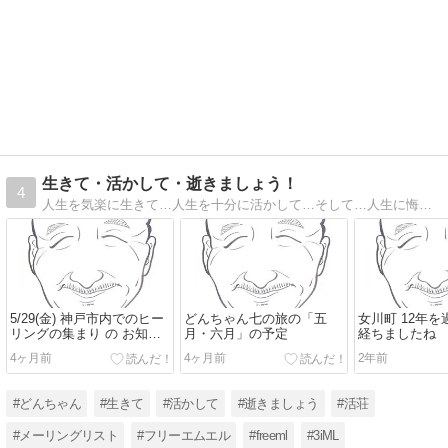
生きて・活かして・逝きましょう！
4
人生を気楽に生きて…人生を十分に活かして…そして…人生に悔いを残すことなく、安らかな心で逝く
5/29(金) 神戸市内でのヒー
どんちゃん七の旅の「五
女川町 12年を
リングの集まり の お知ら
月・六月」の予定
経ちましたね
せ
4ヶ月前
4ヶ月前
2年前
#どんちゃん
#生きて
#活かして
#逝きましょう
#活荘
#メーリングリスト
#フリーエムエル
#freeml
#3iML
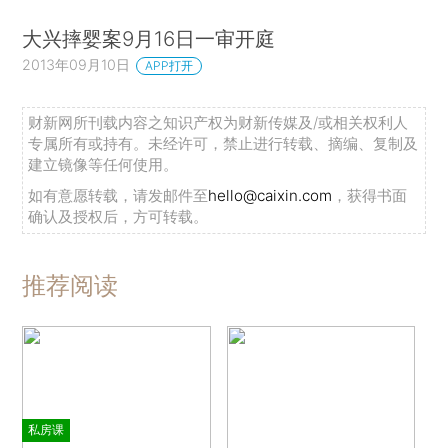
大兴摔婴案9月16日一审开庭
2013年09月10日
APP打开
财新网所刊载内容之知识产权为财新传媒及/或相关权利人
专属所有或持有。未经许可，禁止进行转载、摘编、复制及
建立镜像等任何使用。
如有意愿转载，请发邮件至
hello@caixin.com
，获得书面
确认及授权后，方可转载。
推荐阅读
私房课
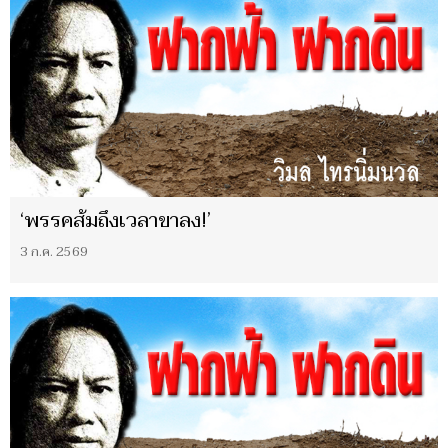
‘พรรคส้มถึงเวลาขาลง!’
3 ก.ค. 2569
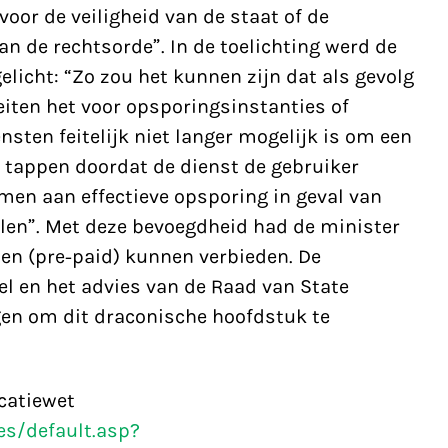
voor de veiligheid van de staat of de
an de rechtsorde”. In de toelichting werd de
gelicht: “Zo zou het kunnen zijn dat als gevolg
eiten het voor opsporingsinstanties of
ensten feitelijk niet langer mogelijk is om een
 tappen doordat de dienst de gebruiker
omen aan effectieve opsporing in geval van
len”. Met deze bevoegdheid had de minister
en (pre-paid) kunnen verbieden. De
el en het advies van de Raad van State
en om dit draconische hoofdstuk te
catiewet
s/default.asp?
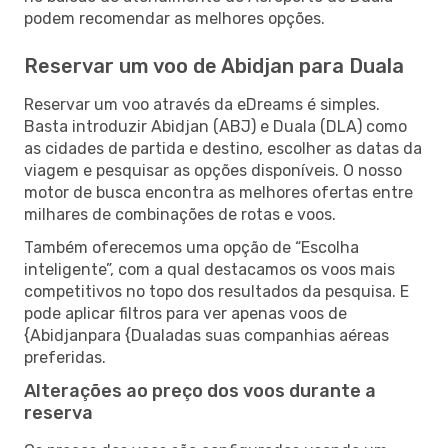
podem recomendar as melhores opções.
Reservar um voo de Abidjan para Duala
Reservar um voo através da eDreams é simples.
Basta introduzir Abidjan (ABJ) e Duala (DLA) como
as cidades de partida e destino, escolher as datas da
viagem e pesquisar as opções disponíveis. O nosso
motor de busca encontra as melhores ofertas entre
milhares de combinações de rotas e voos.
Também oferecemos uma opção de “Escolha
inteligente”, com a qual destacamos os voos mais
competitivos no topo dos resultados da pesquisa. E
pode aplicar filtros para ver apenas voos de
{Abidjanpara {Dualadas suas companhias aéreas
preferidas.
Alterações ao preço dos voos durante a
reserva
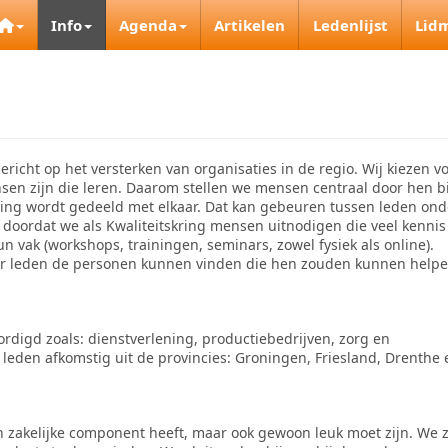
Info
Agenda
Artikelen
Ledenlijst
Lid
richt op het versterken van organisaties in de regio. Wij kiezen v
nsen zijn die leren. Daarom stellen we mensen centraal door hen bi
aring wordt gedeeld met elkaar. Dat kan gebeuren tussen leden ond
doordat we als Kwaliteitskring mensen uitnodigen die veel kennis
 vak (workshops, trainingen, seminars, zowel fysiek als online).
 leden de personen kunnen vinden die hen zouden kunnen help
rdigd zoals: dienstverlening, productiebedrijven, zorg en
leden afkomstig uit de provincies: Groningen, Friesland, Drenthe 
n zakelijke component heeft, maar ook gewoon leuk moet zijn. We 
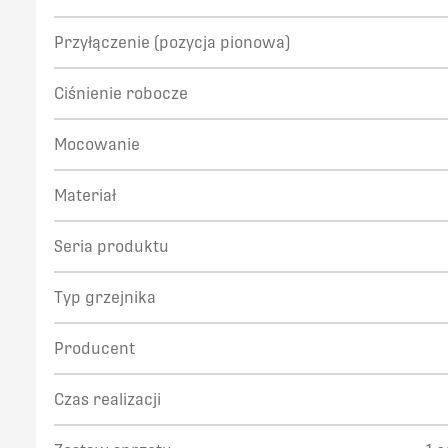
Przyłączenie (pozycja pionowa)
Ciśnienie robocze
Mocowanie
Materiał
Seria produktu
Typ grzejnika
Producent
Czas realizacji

-------

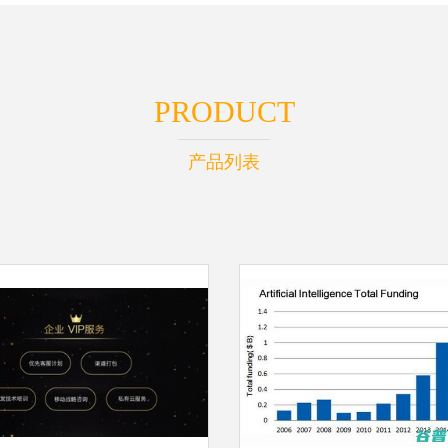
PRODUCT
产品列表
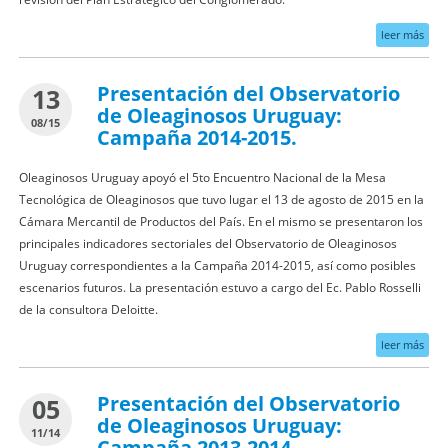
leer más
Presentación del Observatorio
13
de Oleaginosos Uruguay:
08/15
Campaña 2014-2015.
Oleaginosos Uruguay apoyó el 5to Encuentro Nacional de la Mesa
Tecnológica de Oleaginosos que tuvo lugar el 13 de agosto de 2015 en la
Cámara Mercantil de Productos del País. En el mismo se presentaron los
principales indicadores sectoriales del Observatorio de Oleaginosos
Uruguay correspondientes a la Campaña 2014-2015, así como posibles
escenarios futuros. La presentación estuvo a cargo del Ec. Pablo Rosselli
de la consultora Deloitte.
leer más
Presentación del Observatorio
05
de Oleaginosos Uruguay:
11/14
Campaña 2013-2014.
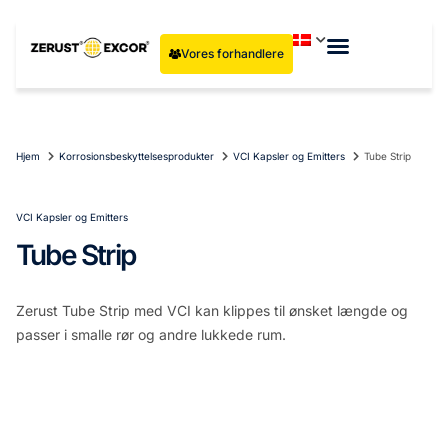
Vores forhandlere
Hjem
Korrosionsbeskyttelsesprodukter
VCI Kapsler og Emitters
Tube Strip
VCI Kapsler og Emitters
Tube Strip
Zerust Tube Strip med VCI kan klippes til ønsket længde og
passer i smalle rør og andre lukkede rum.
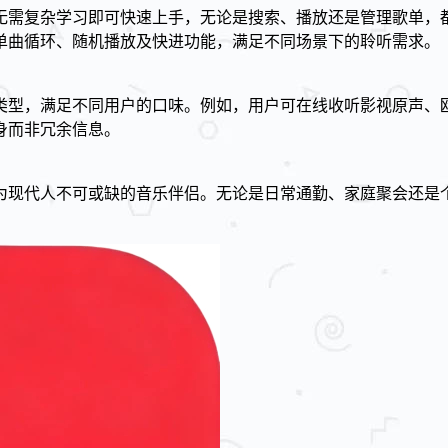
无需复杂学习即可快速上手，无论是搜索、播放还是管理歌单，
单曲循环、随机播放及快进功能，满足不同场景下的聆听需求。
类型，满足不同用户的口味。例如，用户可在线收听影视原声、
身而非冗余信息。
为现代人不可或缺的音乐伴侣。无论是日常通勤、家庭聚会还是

-------

§ Problem description: Copy the lines above exactly, starting at the one with "Reservar um voo de Abidjan para Duala" and ending at the one with "Czas realizacji", both included. Leave out any pictures and add nothing else.

§ Response:
Reservar um voo de Abidjan para Duala
Reservar um voo através da eDreams é simples.
Basta introduzir Abidjan (ABJ) e Duala (DLA) como
as cidades de partida e destino, escolher as datas da
viagem e pesquisar as opções disponíveis. O nosso
motor de busca encontra as melhores ofertas entre
milhares de combinações de rotas e voos.
Também oferecemos uma opção de “Escolha
inteligente”, com a qual destacamos os voos mais
competitivos no topo dos resultados da pesquisa. E
pode aplicar filtros para ver apenas voos de
{Abidjanpara {Dualadas suas companhias aéreas
preferidas.
Alterações ao preço dos voos durante a
reserva
Info
Agenda
Artikelen
Ledenlijst
Lid
richt op het versterken van organisaties in de regio. Wij kiezen v
nsen zijn die leren. Daarom stellen we mensen centraal door hen bi
aring wordt gedeeld met elkaar. Dat kan gebeuren tussen leden ond
doordat we als Kwaliteitskring mensen uitnodigen die veel kennis
 vak (workshops, trainingen, seminars, zowel fysiek als online).
 leden de personen kunnen vinden die hen zouden kunnen help
rdigd zoals: dienstverlening, productiebedrijven, zorg en
leden afkomstig uit de provincies: Groningen, Friesland, Drenthe 
n zakelijke component heeft, maar ook gewoon leuk moet zijn. We 
Przyłączenie (pozycja pionowa)
Ciśnienie robocze
Mocowanie
Materiał
Seria produktu
Typ grzejnika
Producent
Czas realizacji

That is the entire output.